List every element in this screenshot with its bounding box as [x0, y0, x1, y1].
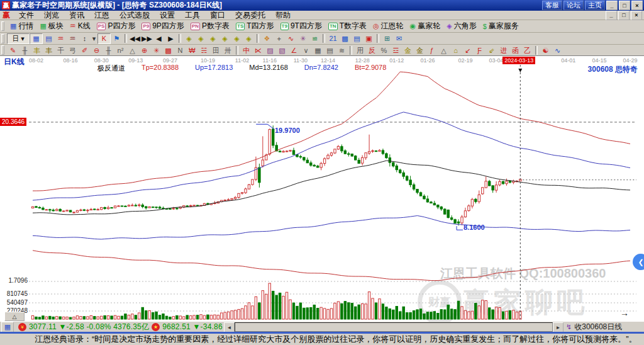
menu-item-1[interactable]: 浏览 — [39, 11, 64, 20]
letter-box-button[interactable]: 函 — [509, 45, 521, 55]
f-hook-button[interactable]: Ƒ — [474, 45, 486, 55]
shade-left-button[interactable]: ▨ — [264, 45, 276, 55]
hexagon-button[interactable]: ◈六角形 — [443, 21, 479, 31]
trigram-water-button[interactable]: ☵ — [198, 45, 210, 55]
golden-section-button[interactable]: 金 — [402, 45, 414, 55]
pan-hand-button[interactable]: ❖ — [261, 34, 273, 43]
notebook-button[interactable]: ▤ — [351, 34, 363, 43]
period-day-dropdown-button[interactable]: 日 ▾ — [7, 33, 30, 44]
pyramid-button[interactable]: △ — [438, 45, 450, 55]
shade-right-button[interactable]: ▧ — [276, 45, 288, 55]
calendar-21-button[interactable]: 21 — [327, 34, 339, 43]
row-box-button[interactable]: ▤ — [324, 45, 336, 55]
scroll-right-arrow[interactable]: → — [620, 308, 629, 318]
sectors-button[interactable]: ▦板块 — [36, 21, 66, 31]
field-grid-button[interactable]: 田 — [210, 45, 222, 55]
pencil-button[interactable]: ✎ — [7, 45, 19, 55]
quote-grid-icon[interactable]: ▦ — [1, 322, 14, 332]
down-left-arrow-button[interactable]: ↙ — [462, 45, 474, 55]
print-button[interactable]: ⊞ — [381, 34, 393, 43]
waves-button[interactable]: ≋ — [336, 45, 348, 55]
nav-next-button[interactable]: ▶ — [165, 34, 177, 43]
menu-item-7[interactable]: 窗口 — [205, 11, 230, 20]
pen-red-button[interactable]: ✐ — [79, 45, 91, 55]
tally-tool-button[interactable]: 卅 — [222, 45, 234, 55]
zoom-down-button[interactable]: ◈ — [243, 34, 255, 43]
percent-tool-button[interactable]: % — [378, 45, 390, 55]
level-tool-button[interactable]: 干 — [55, 45, 67, 55]
draw-flag-button[interactable]: ⚑ — [111, 34, 123, 43]
scrollbar-thumb[interactable] — [235, 322, 553, 332]
center-tool-button[interactable]: 中 — [240, 45, 252, 55]
t-square-button[interactable]: TST四方形 — [233, 21, 277, 31]
gann-grid-gold-button[interactable]: 丰 — [31, 45, 43, 55]
menu-item-3[interactable]: 江恩 — [89, 11, 114, 20]
gann-flower-button[interactable]: ✳ — [297, 34, 309, 43]
golden-ratio-button[interactable]: 金 — [414, 45, 426, 55]
wave-tool-button[interactable]: ∿ — [285, 34, 297, 43]
gann-wheel-button[interactable]: ◎江恩轮 — [370, 21, 407, 31]
reverse-tool-button[interactable]: 反 — [366, 45, 378, 55]
dragon-tool-button[interactable]: ≌ — [309, 34, 321, 43]
fan-lines-button[interactable]: ⋉ — [252, 45, 264, 55]
grid-lines-button[interactable]: ╫ — [19, 45, 31, 55]
kline-chart-canvas[interactable] — [0, 56, 644, 322]
taiji-button[interactable]: ☯ — [540, 45, 552, 55]
nav-first-button[interactable]: ◀◀ — [129, 34, 141, 43]
kline-button[interactable]: ♒K线 — [67, 21, 94, 31]
zoom-out-button[interactable]: ◈ — [219, 34, 231, 43]
angle-tool-button[interactable]: ∠ — [288, 45, 300, 55]
t-number-table-button[interactable]: TNT数字表 — [325, 21, 370, 31]
mail-button[interactable]: ✉ — [393, 34, 405, 43]
forum-button[interactable]: 论坛 — [564, 1, 584, 10]
circle-plus-button[interactable]: ⊕ — [138, 45, 150, 55]
p-square-button[interactable]: PSP四方形 — [94, 21, 139, 31]
double-down-arrow-button[interactable]: ⇙ — [486, 45, 497, 55]
kline-style-dark-button[interactable]: ♒ — [67, 34, 79, 43]
horizontal-scrollbar[interactable]: ◄ ► — [224, 322, 564, 332]
star-burst-button[interactable]: ✳ — [150, 45, 162, 55]
hatch-box-button[interactable]: ▩ — [162, 45, 174, 55]
menu-item-4[interactable]: 公式选股 — [114, 11, 155, 20]
customer-service-button[interactable]: 客服 — [542, 1, 562, 10]
circle-minus-button[interactable]: ⊖ — [91, 45, 103, 55]
style-dropdown-button[interactable]: ▾ — [91, 34, 97, 43]
nav-prev-button[interactable]: ◀ — [153, 34, 165, 43]
kline-style-red-button[interactable]: ♒ — [55, 34, 67, 43]
zoom-in-button[interactable]: ◈ — [207, 34, 219, 43]
nav-last-button[interactable]: ▶▶ — [141, 34, 153, 43]
n-square-button[interactable]: n² — [114, 45, 126, 55]
w-wave-button[interactable]: ₩ — [186, 45, 198, 55]
menu-item-8[interactable]: 交易委托 — [230, 11, 270, 20]
trigram-fire-button[interactable]: ☲ — [390, 45, 402, 55]
check-wave-button[interactable]: ∨ — [300, 45, 312, 55]
kline-mode-button[interactable]: K — [97, 33, 111, 44]
9p-square-button[interactable]: P99P四方形 — [138, 21, 187, 31]
winner-service-button[interactable]: $赢家服务 — [480, 21, 522, 31]
chart-area[interactable]: 财赢 江恩工具软件 QQ:100800360 赢家聊吧 08-0208-1608… — [0, 55, 644, 322]
crosshair-button[interactable]: ＋ — [273, 34, 285, 43]
timeshare-button[interactable]: ▦ — [30, 33, 43, 44]
winner-wheel-button[interactable]: ◉赢家轮 — [407, 21, 444, 31]
sine-wave-button[interactable]: ∿ — [552, 45, 564, 55]
zoom-right-button[interactable]: ◈ — [195, 34, 207, 43]
market-quotes-button[interactable]: ▦行情 — [7, 21, 36, 31]
hook-tool-button[interactable]: 乙 — [521, 45, 533, 55]
9t-square-button[interactable]: T99T四方形 — [277, 21, 325, 31]
ruler-lines-button[interactable]: ╫ — [103, 45, 114, 55]
child-minimize-button[interactable]: _ — [606, 11, 617, 20]
menu-item-5[interactable]: 设置 — [155, 11, 180, 20]
menu-item-2[interactable]: 资讯 — [64, 11, 89, 20]
expand-volume-pane-button[interactable]: △ — [4, 312, 25, 321]
reset-scale-button[interactable]: ↕ — [79, 34, 91, 43]
zoom-up-button[interactable]: ◈ — [231, 34, 243, 43]
child-close-button[interactable]: × — [631, 11, 642, 20]
menu-item-6[interactable]: 工具 — [180, 11, 205, 20]
function-f-button[interactable]: ƒ — [426, 45, 438, 55]
use-tool-button[interactable]: 用 — [354, 45, 366, 55]
close-button[interactable]: × — [631, 1, 643, 10]
triangle-tool-button[interactable]: △ — [126, 45, 138, 55]
arc-tool-button[interactable]: 弓 — [67, 45, 79, 55]
house-tool-button[interactable]: ⌂ — [450, 45, 462, 55]
child-restore-button[interactable]: □ — [618, 11, 630, 20]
-------------------------
TASK: Output each record exactly as it appears, but not the pictures.

ANSWER SPACE:
List every element in this screenshot with its bounding box as [x0, y0, x1, y1].
menu-item-1[interactable]: 浏览 — [39, 11, 64, 20]
letter-box-button[interactable]: 函 — [509, 45, 521, 55]
f-hook-button[interactable]: Ƒ — [474, 45, 486, 55]
shade-left-button[interactable]: ▨ — [264, 45, 276, 55]
hexagon-button[interactable]: ◈六角形 — [443, 21, 479, 31]
trigram-water-button[interactable]: ☵ — [198, 45, 210, 55]
golden-section-button[interactable]: 金 — [402, 45, 414, 55]
pan-hand-button[interactable]: ❖ — [261, 34, 273, 43]
notebook-button[interactable]: ▤ — [351, 34, 363, 43]
period-day-dropdown-button[interactable]: 日 ▾ — [7, 33, 30, 44]
pyramid-button[interactable]: △ — [438, 45, 450, 55]
shade-right-button[interactable]: ▧ — [276, 45, 288, 55]
calendar-21-button[interactable]: 21 — [327, 34, 339, 43]
row-box-button[interactable]: ▤ — [324, 45, 336, 55]
scroll-right-arrow[interactable]: → — [620, 308, 629, 318]
sectors-button[interactable]: ▦板块 — [36, 21, 66, 31]
field-grid-button[interactable]: 田 — [210, 45, 222, 55]
pencil-button[interactable]: ✎ — [7, 45, 19, 55]
quote-grid-icon[interactable]: ▦ — [1, 322, 14, 332]
down-left-arrow-button[interactable]: ↙ — [462, 45, 474, 55]
print-button[interactable]: ⊞ — [381, 34, 393, 43]
waves-button[interactable]: ≋ — [336, 45, 348, 55]
nav-next-button[interactable]: ▶ — [165, 34, 177, 43]
menu-item-7[interactable]: 窗口 — [205, 11, 230, 20]
pen-red-button[interactable]: ✐ — [79, 45, 91, 55]
tally-tool-button[interactable]: 卅 — [222, 45, 234, 55]
zoom-down-button[interactable]: ◈ — [243, 34, 255, 43]
percent-tool-button[interactable]: % — [378, 45, 390, 55]
level-tool-button[interactable]: 干 — [55, 45, 67, 55]
draw-flag-button[interactable]: ⚑ — [111, 34, 123, 43]
scrollbar-thumb[interactable] — [235, 322, 553, 332]
center-tool-button[interactable]: 中 — [240, 45, 252, 55]
t-square-button[interactable]: TST四方形 — [233, 21, 277, 31]
gann-grid-gold-button[interactable]: 丰 — [31, 45, 43, 55]
menu-item-3[interactable]: 江恩 — [89, 11, 114, 20]
gann-flower-button[interactable]: ✳ — [297, 34, 309, 43]
golden-ratio-button[interactable]: 金 — [414, 45, 426, 55]
wave-tool-button[interactable]: ∿ — [285, 34, 297, 43]
gann-wheel-button[interactable]: ◎江恩轮 — [370, 21, 407, 31]
reverse-tool-button[interactable]: 反 — [366, 45, 378, 55]
dragon-tool-button[interactable]: ≌ — [309, 34, 321, 43]
fan-lines-button[interactable]: ⋉ — [252, 45, 264, 55]
grid-lines-button[interactable]: ╫ — [19, 45, 31, 55]
kline-chart-canvas[interactable] — [0, 56, 644, 322]
taiji-button[interactable]: ☯ — [540, 45, 552, 55]
nav-first-button[interactable]: ◀◀ — [129, 34, 141, 43]
kline-button[interactable]: ♒K线 — [67, 21, 94, 31]
zoom-out-button[interactable]: ◈ — [219, 34, 231, 43]
angle-tool-button[interactable]: ∠ — [288, 45, 300, 55]
t-number-table-button[interactable]: TNT数字表 — [325, 21, 370, 31]
mail-button[interactable]: ✉ — [393, 34, 405, 43]
forum-button[interactable]: 论坛 — [564, 1, 584, 10]
circle-plus-button[interactable]: ⊕ — [138, 45, 150, 55]
p-square-button[interactable]: PSP四方形 — [94, 21, 139, 31]
double-down-arrow-button[interactable]: ⇙ — [486, 45, 497, 55]
kline-style-dark-button[interactable]: ♒ — [67, 34, 79, 43]
horizontal-scrollbar[interactable]: ◄ ► — [224, 322, 564, 332]
star-burst-button[interactable]: ✳ — [150, 45, 162, 55]
hatch-box-button[interactable]: ▩ — [162, 45, 174, 55]
menu-item-4[interactable]: 公式选股 — [114, 11, 155, 20]
customer-service-button[interactable]: 客服 — [542, 1, 562, 10]
circle-minus-button[interactable]: ⊖ — [91, 45, 103, 55]
style-dropdown-button[interactable]: ▾ — [91, 34, 97, 43]
nav-prev-button[interactable]: ◀ — [153, 34, 165, 43]
kline-style-red-button[interactable]: ♒ — [55, 34, 67, 43]
zoom-in-button[interactable]: ◈ — [207, 34, 219, 43]
nav-last-button[interactable]: ▶▶ — [141, 34, 153, 43]
n-square-button[interactable]: n² — [114, 45, 126, 55]
w-wave-button[interactable]: ₩ — [186, 45, 198, 55]
menu-item-8[interactable]: 交易委托 — [230, 11, 270, 20]
trigram-fire-button[interactable]: ☲ — [390, 45, 402, 55]
check-wave-button[interactable]: ∨ — [300, 45, 312, 55]
kline-mode-button[interactable]: K — [97, 33, 111, 44]
9p-square-button[interactable]: P99P四方形 — [138, 21, 187, 31]
winner-service-button[interactable]: $赢家服务 — [480, 21, 522, 31]
chart-area[interactable]: 财赢 江恩工具软件 QQ:100800360 赢家聊吧 08-0208-1608… — [0, 55, 644, 322]
crosshair-button[interactable]: ＋ — [273, 34, 285, 43]
timeshare-button[interactable]: ▦ — [30, 33, 43, 44]
winner-wheel-button[interactable]: ◉赢家轮 — [407, 21, 444, 31]
sine-wave-button[interactable]: ∿ — [552, 45, 564, 55]
zoom-right-button[interactable]: ◈ — [195, 34, 207, 43]
market-quotes-button[interactable]: ▦行情 — [7, 21, 36, 31]
hook-tool-button[interactable]: 乙 — [521, 45, 533, 55]
9t-square-button[interactable]: T99T四方形 — [277, 21, 325, 31]
ruler-lines-button[interactable]: ╫ — [103, 45, 114, 55]
child-minimize-button[interactable]: _ — [606, 11, 617, 20]
menu-item-5[interactable]: 设置 — [155, 11, 180, 20]
menu-item-2[interactable]: 资讯 — [64, 11, 89, 20]
expand-volume-pane-button[interactable]: △ — [4, 312, 25, 321]
reset-scale-button[interactable]: ↕ — [79, 34, 91, 43]
zoom-up-button[interactable]: ◈ — [231, 34, 243, 43]
child-close-button[interactable]: × — [631, 11, 642, 20]
menu-item-6[interactable]: 工具 — [180, 11, 205, 20]
function-f-button[interactable]: ƒ — [426, 45, 438, 55]
use-tool-button[interactable]: 用 — [354, 45, 366, 55]
close-button[interactable]: × — [631, 1, 643, 10]
triangle-tool-button[interactable]: △ — [126, 45, 138, 55]
arc-tool-button[interactable]: 弓 — [67, 45, 79, 55]
house-tool-button[interactable]: ⌂ — [450, 45, 462, 55]
child-restore-button[interactable]: □ — [618, 11, 630, 20]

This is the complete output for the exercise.